Writing a novel is a lot like losing your virginity. You’re naked, you’re hoping to press the right buttons, but there’s an excellent chance your audience will simply laugh and walk away.
More than anything, writing is pure. If you paint, say, your skills are limited by the tremor of your fingers, or the fibre of your brush. But to write – every letter hangs on the page exactly as you cast it. The word processor does not lie. There is only you.
Now when there’s no barrier between your mind and your creation, there’s no barrier between your creation and your sense of worth either. Half the time, you’ll feel ok, slowly beating the words on the page into a semi-coherent paste. Forty-nine percent of the time, you’ll doubt whether you posses the intelligence required to blink. But save it all for that last, precious one percent, which feels like you’ve climaxed whilst making love to a supernova (that is to say: hot, short lived, and possibly fatal).
Your eyes will take the beating of a boxer. Staring fixedly for hours at a flat, glowing surface isn’t good for you, and you’ll feel them sweat, stick, glaze and blur. Yet something will compel you to ignore their suffering, steadfast, in your obsession to find that next euphoric one percent.

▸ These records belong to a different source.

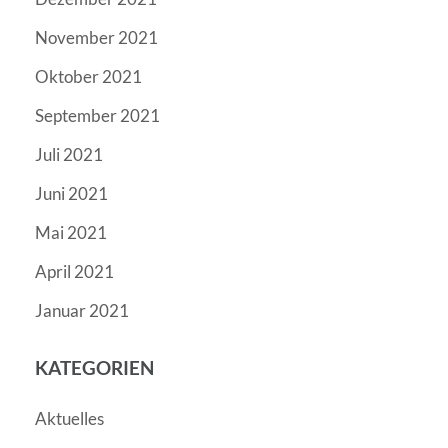
November 2021
Oktober 2021
September 2021
Juli 2021
Juni 2021
Mai 2021
April 2021
Januar 2021
KATEGORIEN
Aktuelles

After a time, all other writing around you leaps out with unprecedented clarity. Television, news, books – for the most part, you’ll realise, will taste like cardboard in your mouth – and you’ll wonder how you ever enjoyed them. But occasionally you’ll read Pratchett, Eggers, Banks, or some other genius, and they’ll slice your brain open with a single sentence and leave it splattered onto your lap.

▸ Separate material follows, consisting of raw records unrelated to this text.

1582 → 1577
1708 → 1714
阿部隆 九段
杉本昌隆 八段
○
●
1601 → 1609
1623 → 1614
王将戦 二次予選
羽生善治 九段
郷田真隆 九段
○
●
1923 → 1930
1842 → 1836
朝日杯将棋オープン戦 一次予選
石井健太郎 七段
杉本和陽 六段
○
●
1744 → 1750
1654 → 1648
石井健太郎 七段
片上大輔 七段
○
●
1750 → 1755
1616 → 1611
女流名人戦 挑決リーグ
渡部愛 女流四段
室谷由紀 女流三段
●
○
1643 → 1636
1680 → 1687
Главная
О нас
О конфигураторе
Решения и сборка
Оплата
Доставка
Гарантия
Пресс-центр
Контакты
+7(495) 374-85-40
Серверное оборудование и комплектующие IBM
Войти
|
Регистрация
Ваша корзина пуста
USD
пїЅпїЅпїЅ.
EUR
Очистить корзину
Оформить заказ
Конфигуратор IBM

In your newfound mission to match their greatness, your best friend will become your cursor keys.
For editing is – seemingly – what distinguishes a writer from a person typing words. Like forty million years of raindrops carved the Grand Canyon out of a mountain, forty million edits can turn your grotesque word edifice into something surprisingly beautiful.

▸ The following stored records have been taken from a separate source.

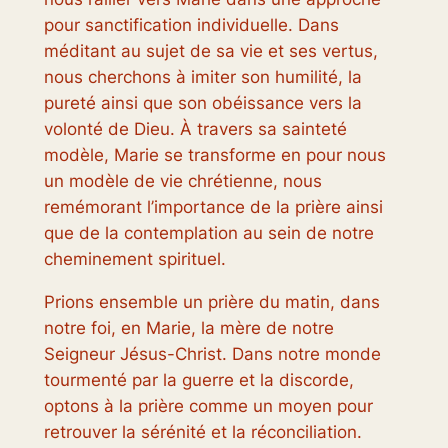
pour sanctification individuelle. Dans
méditant au sujet de sa vie et ses vertus,
nous cherchons à imiter son humilité, la
pureté ainsi que son obéissance vers la
volonté de Dieu. À travers sa sainteté
modèle, Marie se transforme en pour nous
un modèle de vie chrétienne, nous
remémorant l’importance de la prière ainsi
que de la contemplation au sein de notre
cheminement spirituel.
Prions ensemble un prière du matin, dans
notre foi, en Marie, la mère de notre
Seigneur Jésus-Christ. Dans notre monde
tourmenté par la guerre et la discorde,
optons à la prière comme un moyen pour
retrouver la sérénité et la réconciliation.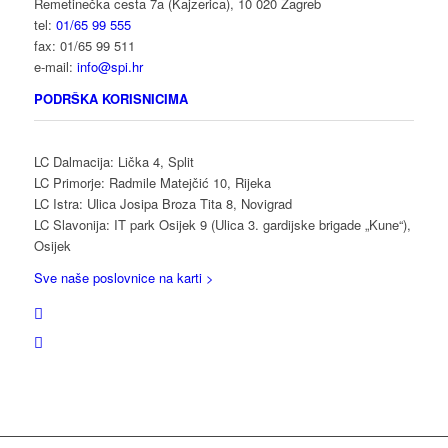
Remetinečka cesta 7a (Kajzerica), 10 020 Zagreb
tel:
01/65 99 555
fax: 01/65 99 511
e-mail:
info@spi.hr
PODRŠKA KORISNICIMA
LC Dalmacija: Lička 4, Split
LC Primorje: Radmile Matejčić 10, Rijeka
LC Istra: Ulica Josipa Broza Tita 8, Novigrad
LC Slavonija: IT park Osijek 9 (Ulica 3. gardijske brigade „Kune“),
Osijek
Sve naše poslovnice na karti >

Personally, I write at least twice what I keep, and what I keep is usually flung around the page like post-it notes in a tornado. It may sound incoherent, but I’ve found if you edit a lot – and I mean, at least twice as much as you write – you can raise your own IQ by at least, ooh, twenty points. (I’d have been more specific, but I never though to edit this paragraph).
With time, a sufficiently advanced novel grows into a living, sentient creature – and you become its host. The novelbeast needs to keep you alive to reproduce, and urges you back to the comforting white glow of your laptop, shutting down all your optional body functions – food, sleep, hygiene – to ensure its survival.
You might protest, but every time you sit down to write, stop for a moment and listen. That’s the sound of your novelbeast, purring to itself, as it floods your brain with endorphins.
And that, I think, is what keeps you hammering finger shaped dents late at night into your keyboard. What begins as a creative endeavour – a battle of wills with yourself – eventually comes to life. And that living creature carries you through hundreds of days of blissful torture to a final place of contentment for both of you.
At least, I hope. I’m only about half way there.